The Health Quality & Safety Commission has today released their November 2012 report titled 'Making Our Hospitals Safer'.
Reporting Serious and Sentinel Events (SSEs) is an important step to improving health outcomes for New Zealanders.
In 2011/12 DHBs were asked by the Health Quality and Safety Commission to report all events, regardless of whether they were considered preventable.
This is a significant change from previous years, where some DHBs reported only those SSEs which were considered to have a preventable element.
The Bay of Plenty District Health Board reported 11 falls in the year, of which four were deemed unpreventable.
No other SSEs were reported in Tauranga and Whakatane hospitals.
The DHB is in the lowest percentile of Serious and Sentinel Events per 10,000 case-weighted discharges.
CEO Phil Cammish said his organisation works on the basis that no patient should be put at risk of falling, therefore the purpose of the BOPDHB falls prevention and management program is to:
Initiate appropriate individual interventions and strategies directed to minimise the risk.
Provide learning opportunities to patients, families and staff.
Monitor, analyse and evaluate all patient falls and near misses.

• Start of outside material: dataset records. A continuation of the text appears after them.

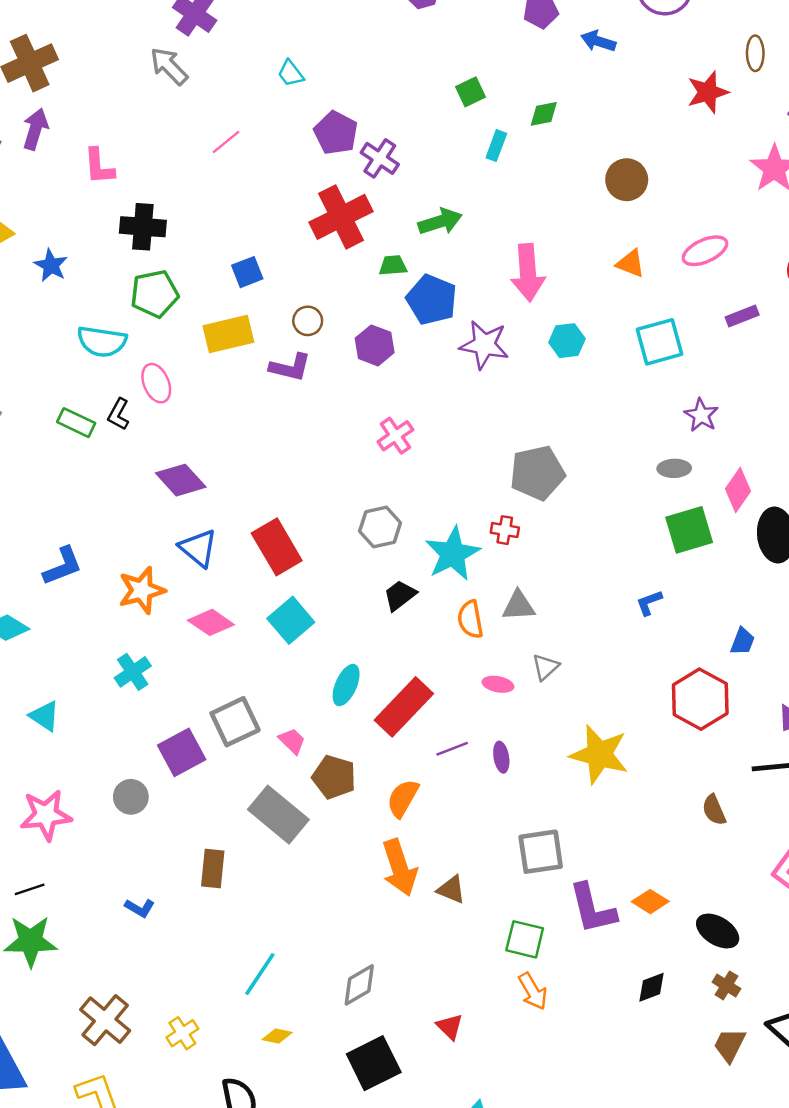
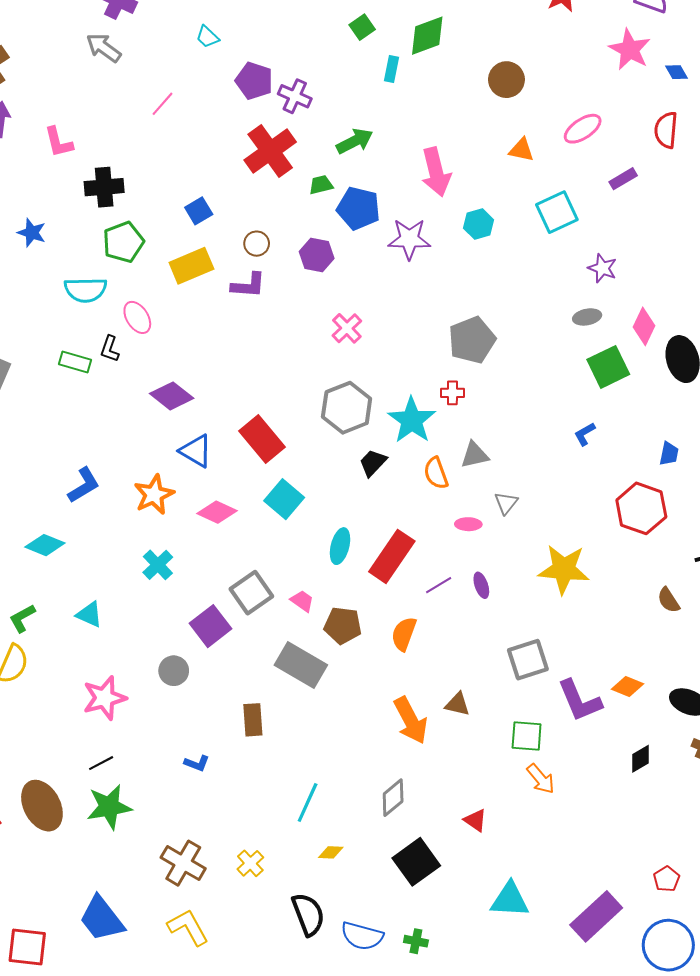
green diamond: (544, 114) -> (427, 36), size x1.6
gray hexagon: (380, 527) -> (347, 408), size x1.4
orange arrow: (400, 868) -> (411, 720), moved

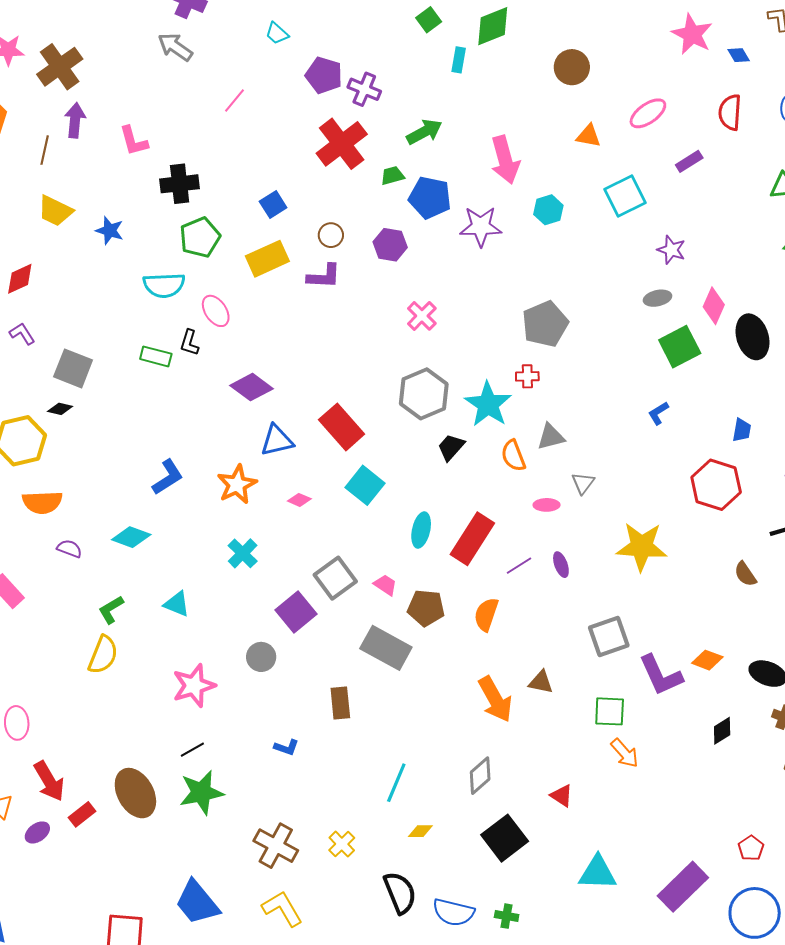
blue triangle: (196, 451) -> (277, 440), turned -42
pink diamond: (217, 512) -> (299, 500), size x0.6

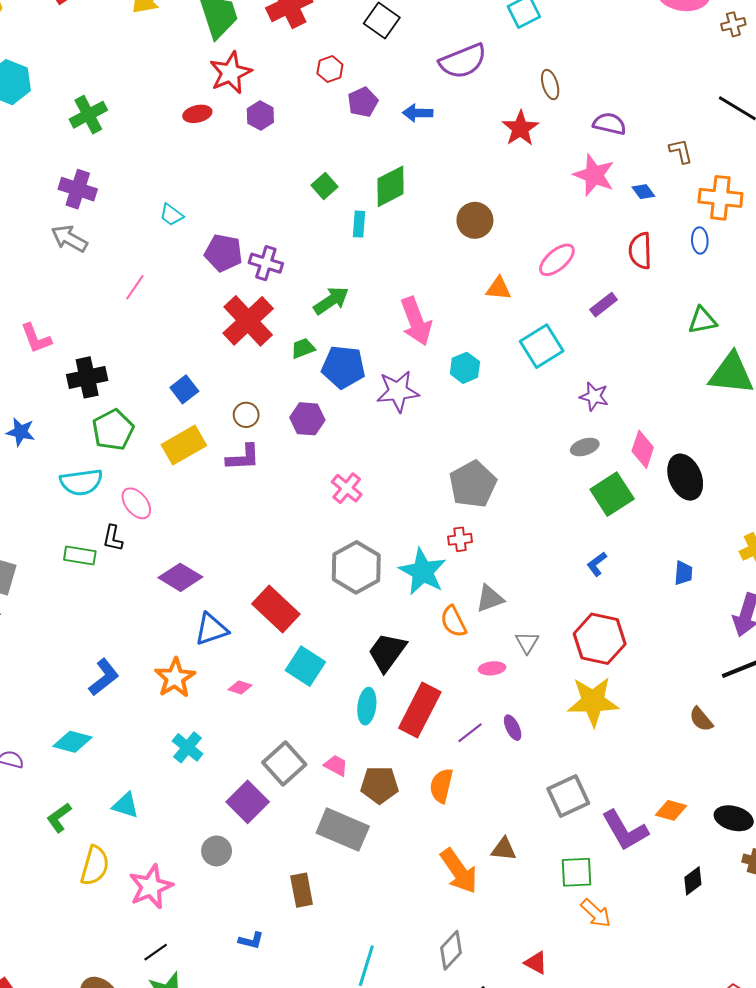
black trapezoid: (451, 447) -> (387, 652), moved, size x1.4
red hexagon: (716, 485) -> (600, 639), moved
yellow semicircle: (103, 655) -> (95, 866), moved

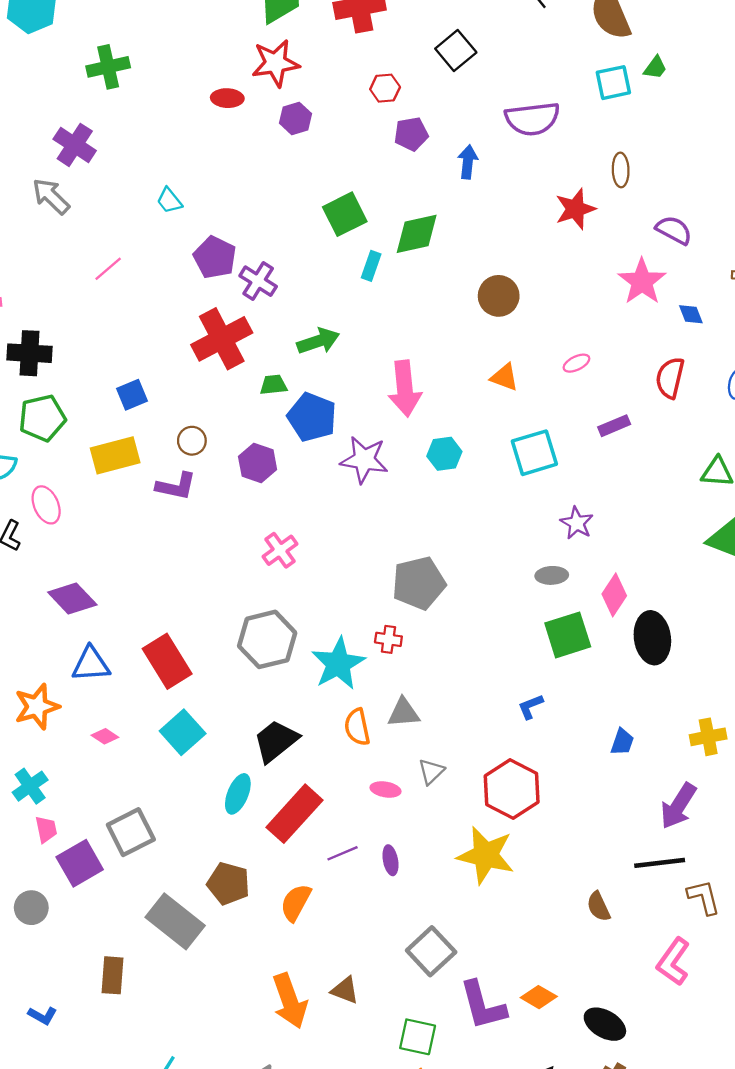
blue arrow: (418, 113) -> (468, 162), turned 80
green square: (325, 186) -> (345, 214), size x1.5
pink ellipse: (557, 260) -> (576, 363), size x0.6
pink trapezoid: (336, 765) -> (46, 829), moved, turned 35
gray square: (568, 796) -> (431, 951), turned -33

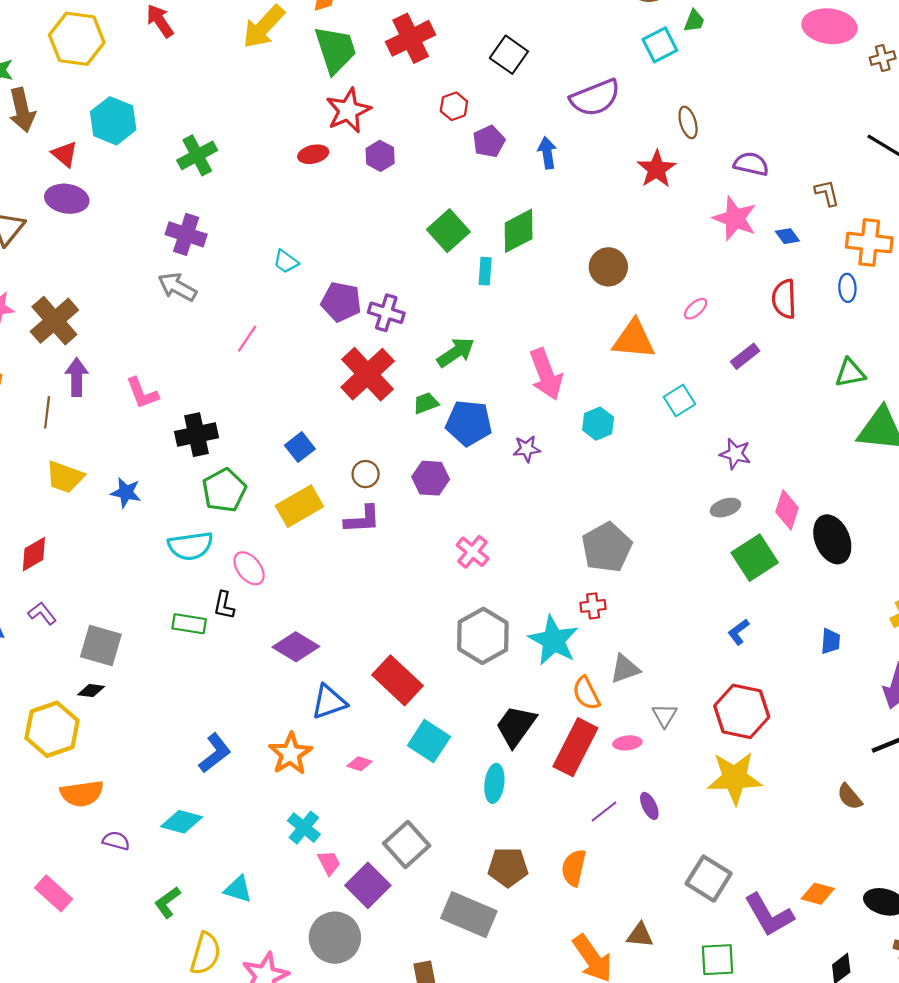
orange triangle: (504, 377) -> (634, 339), size x1.6
cyan square: (534, 453) -> (679, 400), size x0.7
purple star: (364, 460) -> (527, 449), size x0.6
red rectangle: (294, 814) -> (575, 747), moved
gray circle: (31, 908) -> (335, 938), size x1.6

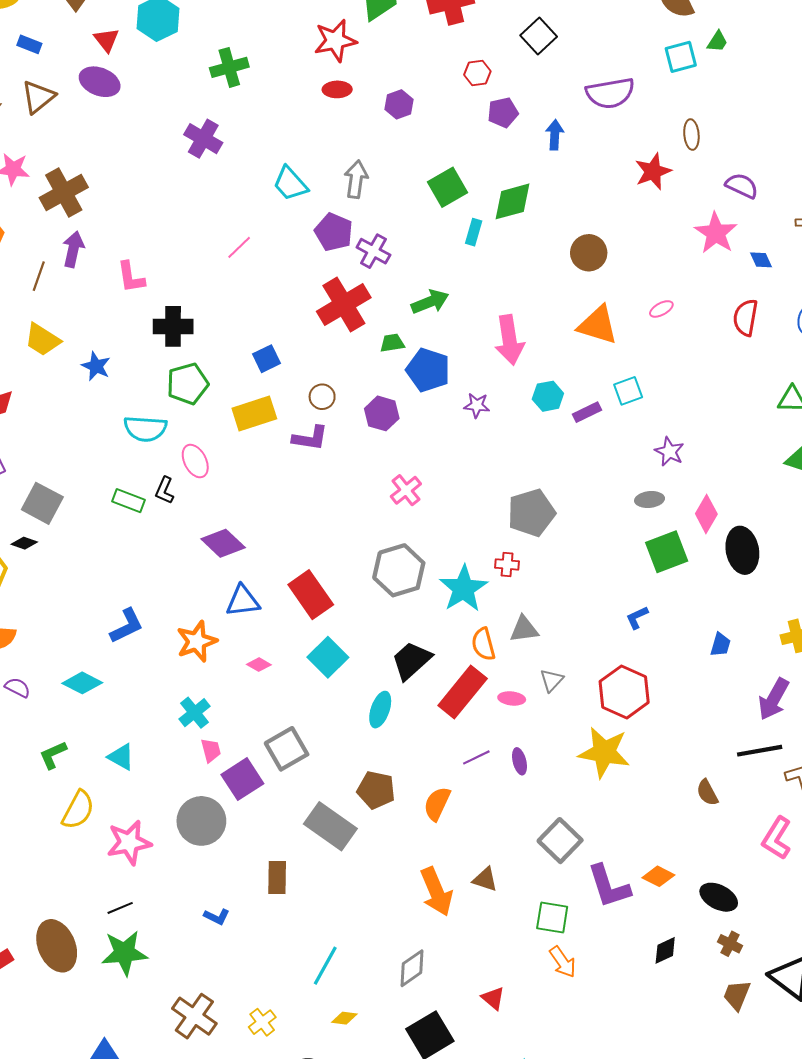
red star: (348, 111) -> (335, 41), moved
cyan trapezoid: (286, 262) -> (290, 184), size x1.5
gray arrow: (177, 287) -> (356, 179), moved, turned 57
purple rectangle: (745, 356) -> (587, 412), moved

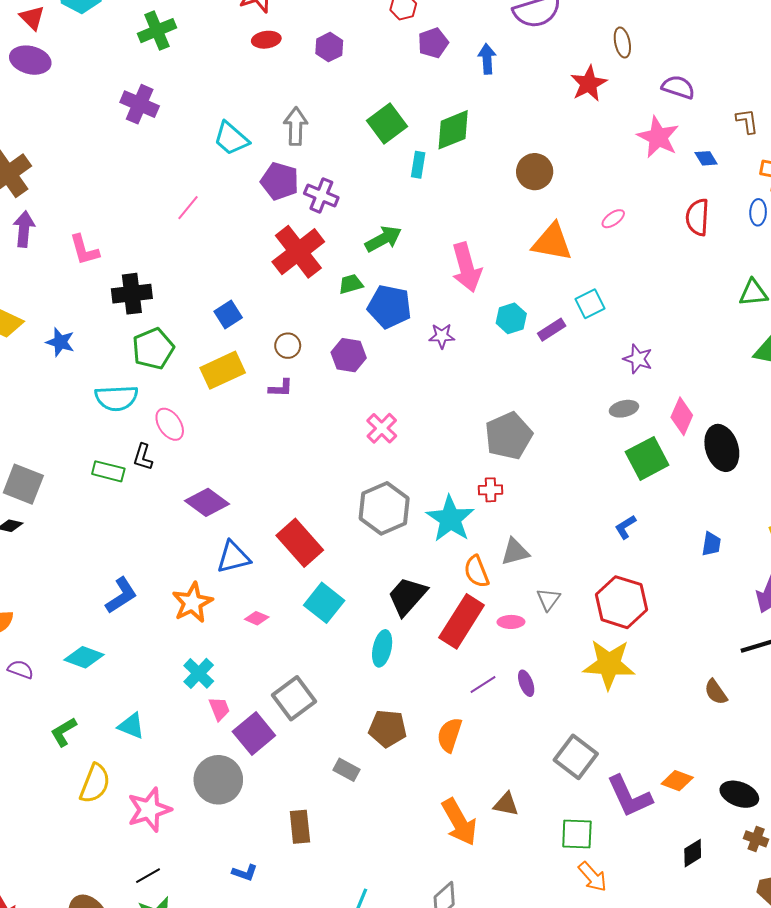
purple L-shape: (310, 438) -> (281, 388), size x0.7
gray rectangle: (330, 826) -> (347, 770), size x0.5

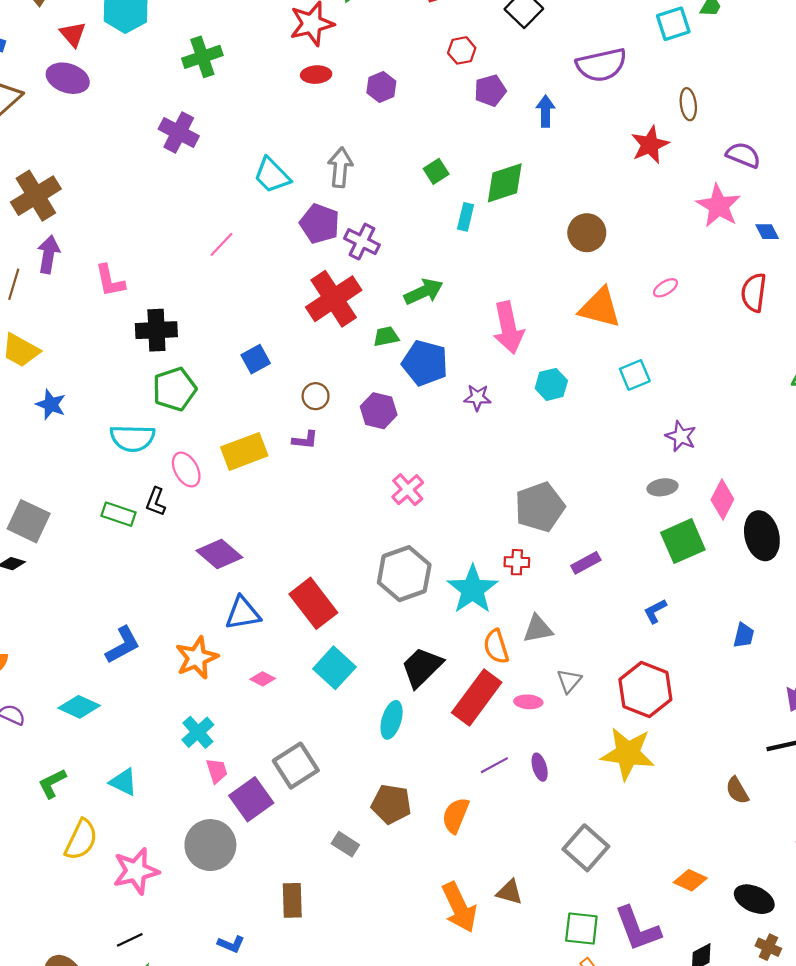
green square: (387, 124) -> (436, 171), size x0.6
purple rectangle: (552, 330) -> (586, 563), moved
blue star: (60, 342) -> (51, 404), moved
yellow rectangle: (223, 370) -> (244, 451), moved
purple L-shape: (629, 796) -> (638, 929), moved

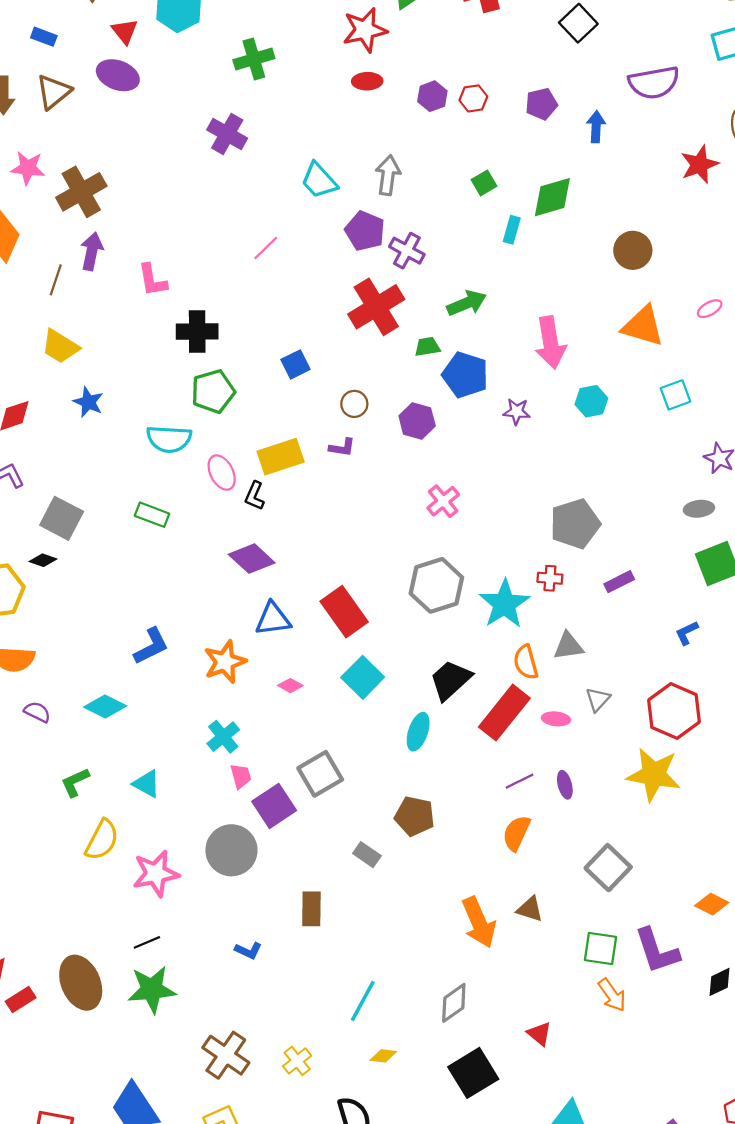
red hexagon: (462, 50) -> (473, 98), moved
black L-shape: (156, 502) -> (255, 496), moved
orange semicircle: (456, 815) -> (516, 833), moved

"The impact on the patient and their families cannot be understated if a patient has a fall resulting in a fracture. Along with the personal costs, there are financial costs to the health system."
Mr Cammish said the BOPDHB is pleased with the result and has programmes of work in place to ensure that there is further reduction in SSEs.
"While we know not all events are preventable, it is important to us and our patients that we keep risk to a minimum in our hospitals."